How does CostPocket robot digitisation work?

Digitisation process with CostPocket takes on average 2-3 seconds (excluding document upload time, which depends on user device and connection) and is split in the following steps:

1. Pre-formatting input - with multiple file types supported, the input file is preprocessed to make it ready for digitisation {how is pre formatting happening, what are specific things?}
2. Optical Character Recognition (OCR) - all text with metadata (positioning) is extracted from the image
3. Parsing OCR output - CostPocket in-house model analyses and marks the recognizable data structures
4. Identifying document origin & language - data structures often follow different patterns based on document country of origin.
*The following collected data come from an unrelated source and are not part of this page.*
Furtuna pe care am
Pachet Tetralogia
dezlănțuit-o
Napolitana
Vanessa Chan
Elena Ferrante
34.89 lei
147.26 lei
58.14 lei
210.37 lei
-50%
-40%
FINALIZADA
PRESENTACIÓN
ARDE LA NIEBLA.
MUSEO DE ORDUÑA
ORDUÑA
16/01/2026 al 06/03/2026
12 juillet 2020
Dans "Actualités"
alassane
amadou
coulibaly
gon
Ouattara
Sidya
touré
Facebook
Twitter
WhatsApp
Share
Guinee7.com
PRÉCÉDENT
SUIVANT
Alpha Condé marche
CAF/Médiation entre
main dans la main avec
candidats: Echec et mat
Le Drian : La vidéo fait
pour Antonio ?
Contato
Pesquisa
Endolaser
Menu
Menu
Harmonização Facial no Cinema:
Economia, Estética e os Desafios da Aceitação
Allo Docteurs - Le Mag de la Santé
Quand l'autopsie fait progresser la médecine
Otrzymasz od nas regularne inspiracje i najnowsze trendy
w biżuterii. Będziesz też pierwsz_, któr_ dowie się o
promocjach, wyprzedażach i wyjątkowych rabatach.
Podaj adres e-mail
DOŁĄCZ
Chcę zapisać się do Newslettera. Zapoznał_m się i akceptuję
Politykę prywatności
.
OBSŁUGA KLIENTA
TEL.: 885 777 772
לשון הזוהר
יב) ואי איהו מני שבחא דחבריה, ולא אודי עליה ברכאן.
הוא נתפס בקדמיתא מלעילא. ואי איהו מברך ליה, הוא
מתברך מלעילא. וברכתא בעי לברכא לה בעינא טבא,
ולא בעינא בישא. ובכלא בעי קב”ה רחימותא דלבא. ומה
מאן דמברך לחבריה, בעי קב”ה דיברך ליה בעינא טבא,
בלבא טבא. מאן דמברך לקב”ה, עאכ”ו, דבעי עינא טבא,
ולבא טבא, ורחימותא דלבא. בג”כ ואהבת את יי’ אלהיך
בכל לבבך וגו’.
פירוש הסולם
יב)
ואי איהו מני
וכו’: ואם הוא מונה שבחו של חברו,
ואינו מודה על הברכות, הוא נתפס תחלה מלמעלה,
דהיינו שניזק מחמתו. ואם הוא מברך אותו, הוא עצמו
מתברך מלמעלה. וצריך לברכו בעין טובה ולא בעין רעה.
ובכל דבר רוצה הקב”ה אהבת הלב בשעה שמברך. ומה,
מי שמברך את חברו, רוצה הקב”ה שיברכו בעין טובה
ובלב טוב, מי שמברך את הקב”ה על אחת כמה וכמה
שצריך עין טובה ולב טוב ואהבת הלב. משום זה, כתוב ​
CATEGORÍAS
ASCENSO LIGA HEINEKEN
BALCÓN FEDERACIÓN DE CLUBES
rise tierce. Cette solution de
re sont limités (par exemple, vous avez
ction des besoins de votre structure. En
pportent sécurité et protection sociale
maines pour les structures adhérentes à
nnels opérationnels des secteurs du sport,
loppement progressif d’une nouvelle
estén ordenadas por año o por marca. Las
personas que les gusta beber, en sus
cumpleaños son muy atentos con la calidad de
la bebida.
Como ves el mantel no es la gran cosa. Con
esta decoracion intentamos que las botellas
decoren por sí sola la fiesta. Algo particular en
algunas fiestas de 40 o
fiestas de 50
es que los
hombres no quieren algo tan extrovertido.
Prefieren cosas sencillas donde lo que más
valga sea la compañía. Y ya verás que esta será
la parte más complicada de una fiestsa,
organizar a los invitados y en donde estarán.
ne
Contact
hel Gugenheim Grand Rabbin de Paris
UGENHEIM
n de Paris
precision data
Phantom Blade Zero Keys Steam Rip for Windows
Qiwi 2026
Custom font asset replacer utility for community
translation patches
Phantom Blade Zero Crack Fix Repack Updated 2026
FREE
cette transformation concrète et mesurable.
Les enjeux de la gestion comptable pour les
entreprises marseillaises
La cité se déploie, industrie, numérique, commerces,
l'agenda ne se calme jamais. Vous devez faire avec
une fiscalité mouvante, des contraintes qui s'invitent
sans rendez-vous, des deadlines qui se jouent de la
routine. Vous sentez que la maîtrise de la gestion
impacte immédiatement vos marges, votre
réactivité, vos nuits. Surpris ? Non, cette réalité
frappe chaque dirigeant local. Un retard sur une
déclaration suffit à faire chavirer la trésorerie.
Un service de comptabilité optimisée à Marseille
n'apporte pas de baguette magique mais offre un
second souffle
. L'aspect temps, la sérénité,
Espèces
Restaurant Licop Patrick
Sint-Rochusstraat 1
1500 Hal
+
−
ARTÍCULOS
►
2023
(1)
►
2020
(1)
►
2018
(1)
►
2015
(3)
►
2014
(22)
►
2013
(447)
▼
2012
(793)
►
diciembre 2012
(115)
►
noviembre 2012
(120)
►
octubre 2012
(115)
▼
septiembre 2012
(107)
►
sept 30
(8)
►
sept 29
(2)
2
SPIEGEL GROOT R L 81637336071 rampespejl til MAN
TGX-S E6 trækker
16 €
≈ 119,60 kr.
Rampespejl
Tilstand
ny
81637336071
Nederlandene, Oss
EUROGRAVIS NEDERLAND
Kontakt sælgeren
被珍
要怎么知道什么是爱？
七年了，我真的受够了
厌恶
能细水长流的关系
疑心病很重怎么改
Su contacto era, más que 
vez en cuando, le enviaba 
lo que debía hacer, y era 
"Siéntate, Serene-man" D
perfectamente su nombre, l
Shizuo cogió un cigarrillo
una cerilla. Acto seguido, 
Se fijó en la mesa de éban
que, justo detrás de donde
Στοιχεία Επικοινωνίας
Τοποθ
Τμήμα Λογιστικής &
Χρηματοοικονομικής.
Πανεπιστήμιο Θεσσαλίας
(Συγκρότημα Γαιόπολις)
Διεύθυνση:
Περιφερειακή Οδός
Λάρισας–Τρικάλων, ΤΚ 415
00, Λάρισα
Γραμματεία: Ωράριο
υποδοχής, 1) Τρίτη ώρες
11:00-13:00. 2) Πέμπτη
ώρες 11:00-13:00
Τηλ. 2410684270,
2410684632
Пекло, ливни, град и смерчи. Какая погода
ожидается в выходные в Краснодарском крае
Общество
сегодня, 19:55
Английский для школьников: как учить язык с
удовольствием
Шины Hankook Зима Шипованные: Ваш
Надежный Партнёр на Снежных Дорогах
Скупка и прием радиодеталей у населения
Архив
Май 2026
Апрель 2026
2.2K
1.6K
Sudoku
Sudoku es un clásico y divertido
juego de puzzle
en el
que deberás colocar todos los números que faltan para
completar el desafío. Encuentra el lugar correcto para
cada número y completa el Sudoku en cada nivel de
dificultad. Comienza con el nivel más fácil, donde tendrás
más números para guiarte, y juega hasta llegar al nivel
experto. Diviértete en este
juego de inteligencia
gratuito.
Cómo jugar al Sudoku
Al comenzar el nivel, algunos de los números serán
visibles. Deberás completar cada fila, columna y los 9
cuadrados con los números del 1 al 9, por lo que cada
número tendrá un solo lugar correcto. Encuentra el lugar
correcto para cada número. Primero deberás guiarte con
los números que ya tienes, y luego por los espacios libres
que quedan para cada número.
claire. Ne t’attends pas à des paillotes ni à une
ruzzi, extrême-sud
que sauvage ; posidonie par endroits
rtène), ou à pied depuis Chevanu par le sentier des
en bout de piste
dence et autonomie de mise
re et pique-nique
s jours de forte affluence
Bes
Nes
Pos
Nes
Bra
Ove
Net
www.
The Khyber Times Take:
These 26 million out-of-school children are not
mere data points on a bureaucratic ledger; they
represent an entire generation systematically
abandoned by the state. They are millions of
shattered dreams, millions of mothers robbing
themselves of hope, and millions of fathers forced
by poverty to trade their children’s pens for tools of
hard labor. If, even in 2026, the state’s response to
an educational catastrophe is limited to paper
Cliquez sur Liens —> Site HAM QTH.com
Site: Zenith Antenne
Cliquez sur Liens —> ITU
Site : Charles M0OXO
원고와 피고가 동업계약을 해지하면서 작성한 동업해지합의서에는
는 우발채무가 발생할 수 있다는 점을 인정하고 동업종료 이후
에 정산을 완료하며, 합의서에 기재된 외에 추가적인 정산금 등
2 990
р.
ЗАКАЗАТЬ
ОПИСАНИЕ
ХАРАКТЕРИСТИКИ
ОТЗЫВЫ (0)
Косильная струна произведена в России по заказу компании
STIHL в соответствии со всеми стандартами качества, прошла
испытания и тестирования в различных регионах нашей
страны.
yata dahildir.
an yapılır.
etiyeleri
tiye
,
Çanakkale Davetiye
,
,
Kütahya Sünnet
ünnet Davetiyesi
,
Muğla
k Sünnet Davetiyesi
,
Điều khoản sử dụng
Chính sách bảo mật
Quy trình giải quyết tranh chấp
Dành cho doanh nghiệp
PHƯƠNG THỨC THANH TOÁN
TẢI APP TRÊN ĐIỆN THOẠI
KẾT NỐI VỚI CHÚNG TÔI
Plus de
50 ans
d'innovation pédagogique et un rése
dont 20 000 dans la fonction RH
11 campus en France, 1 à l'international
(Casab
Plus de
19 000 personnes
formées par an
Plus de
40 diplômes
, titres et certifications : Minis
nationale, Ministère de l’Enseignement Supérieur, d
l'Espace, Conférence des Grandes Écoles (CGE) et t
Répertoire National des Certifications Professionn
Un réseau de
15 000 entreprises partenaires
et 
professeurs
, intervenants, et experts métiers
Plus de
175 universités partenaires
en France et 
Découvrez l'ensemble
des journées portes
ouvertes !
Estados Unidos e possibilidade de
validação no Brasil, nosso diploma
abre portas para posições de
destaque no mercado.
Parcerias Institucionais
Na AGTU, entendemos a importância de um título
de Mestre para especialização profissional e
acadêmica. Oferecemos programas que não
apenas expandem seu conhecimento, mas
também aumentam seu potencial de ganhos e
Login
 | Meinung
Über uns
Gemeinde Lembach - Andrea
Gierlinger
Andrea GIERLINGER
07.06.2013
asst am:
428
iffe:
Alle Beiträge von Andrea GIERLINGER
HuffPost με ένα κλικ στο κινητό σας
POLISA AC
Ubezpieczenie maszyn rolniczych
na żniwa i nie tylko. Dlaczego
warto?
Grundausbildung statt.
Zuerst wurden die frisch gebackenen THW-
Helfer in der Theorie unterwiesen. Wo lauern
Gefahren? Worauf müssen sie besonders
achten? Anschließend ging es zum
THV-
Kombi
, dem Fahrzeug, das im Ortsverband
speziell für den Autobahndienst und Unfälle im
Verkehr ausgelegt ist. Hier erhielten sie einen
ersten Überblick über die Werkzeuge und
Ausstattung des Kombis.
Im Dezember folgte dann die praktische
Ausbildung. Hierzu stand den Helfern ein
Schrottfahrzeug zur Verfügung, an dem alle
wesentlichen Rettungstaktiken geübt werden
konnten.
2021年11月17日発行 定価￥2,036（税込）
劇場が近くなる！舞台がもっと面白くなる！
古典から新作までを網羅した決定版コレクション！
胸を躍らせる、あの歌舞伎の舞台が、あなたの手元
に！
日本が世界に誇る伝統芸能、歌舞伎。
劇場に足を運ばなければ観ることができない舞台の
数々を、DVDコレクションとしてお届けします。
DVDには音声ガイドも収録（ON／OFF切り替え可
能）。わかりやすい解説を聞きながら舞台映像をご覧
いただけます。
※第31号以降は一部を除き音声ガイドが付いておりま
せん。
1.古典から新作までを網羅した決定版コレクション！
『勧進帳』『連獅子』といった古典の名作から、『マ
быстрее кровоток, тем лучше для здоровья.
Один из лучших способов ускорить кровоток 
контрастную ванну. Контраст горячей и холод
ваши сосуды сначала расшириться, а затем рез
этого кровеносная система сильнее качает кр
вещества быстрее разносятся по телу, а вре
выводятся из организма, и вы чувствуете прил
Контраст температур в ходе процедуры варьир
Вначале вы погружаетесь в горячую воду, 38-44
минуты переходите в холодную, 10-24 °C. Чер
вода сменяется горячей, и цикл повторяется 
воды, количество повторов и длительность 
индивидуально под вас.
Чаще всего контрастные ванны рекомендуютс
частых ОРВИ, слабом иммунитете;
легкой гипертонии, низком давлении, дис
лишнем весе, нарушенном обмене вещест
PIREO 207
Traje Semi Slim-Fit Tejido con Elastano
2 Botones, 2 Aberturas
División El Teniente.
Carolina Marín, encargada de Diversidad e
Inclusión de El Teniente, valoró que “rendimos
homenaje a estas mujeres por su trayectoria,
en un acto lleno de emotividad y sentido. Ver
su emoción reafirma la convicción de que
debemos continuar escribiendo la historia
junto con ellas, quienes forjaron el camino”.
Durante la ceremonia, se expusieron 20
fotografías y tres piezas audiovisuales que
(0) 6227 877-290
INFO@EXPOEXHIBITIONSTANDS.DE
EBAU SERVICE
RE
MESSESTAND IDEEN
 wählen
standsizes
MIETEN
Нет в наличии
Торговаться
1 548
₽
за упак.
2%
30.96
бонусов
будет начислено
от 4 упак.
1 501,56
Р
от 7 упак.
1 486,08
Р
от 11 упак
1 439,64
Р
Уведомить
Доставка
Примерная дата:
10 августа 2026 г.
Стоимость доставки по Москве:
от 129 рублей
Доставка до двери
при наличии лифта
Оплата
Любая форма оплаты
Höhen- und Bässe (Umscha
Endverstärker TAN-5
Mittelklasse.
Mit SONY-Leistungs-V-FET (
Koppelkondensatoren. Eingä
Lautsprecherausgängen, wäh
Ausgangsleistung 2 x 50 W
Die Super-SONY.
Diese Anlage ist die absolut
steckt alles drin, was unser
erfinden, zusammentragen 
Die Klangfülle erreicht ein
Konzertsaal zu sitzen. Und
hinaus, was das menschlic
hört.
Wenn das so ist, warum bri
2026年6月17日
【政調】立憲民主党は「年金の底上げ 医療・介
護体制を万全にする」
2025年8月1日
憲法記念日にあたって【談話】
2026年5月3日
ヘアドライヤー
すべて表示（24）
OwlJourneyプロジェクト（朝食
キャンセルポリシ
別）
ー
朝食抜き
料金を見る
Over the years our robot has learned a lot of country specific cases and exceptions
5. Extracting accounting data - CostPocket robot identifies data fields by combining global data structure patterns and sets of AI generated rules specific to document format and origin.
6. Data validation - we confirm some of the data fields (company info, registration and VAT codes, VAT rate, etc.) with public databases
7. Returning results - submitter confirms the digitised data and data is sent to the selected accounting software

Note, that sets of algorithms for data recognition in step #3 are constantly evolving. Every week we feed the CostPocket robot with human verified data so it can learn from its mistakes and improve its recognition in the future.

Example of Input and Results

Input

From the receipt above CostPocket robot digitises the following data:
• Issue date: 2020-08-23
• Total amount: 38.08
• VAT: 6.61
• Document ID: 1434421
• Currency: EUR
• Supplier
   ○ Name: Circle K Latvia SIA
   ○ Address: Rīga, Duntes iela 6
   ○ Postal Code: LV-1013
   ○ Registration code: 40003064094
   ○ VAT code: LV40003064094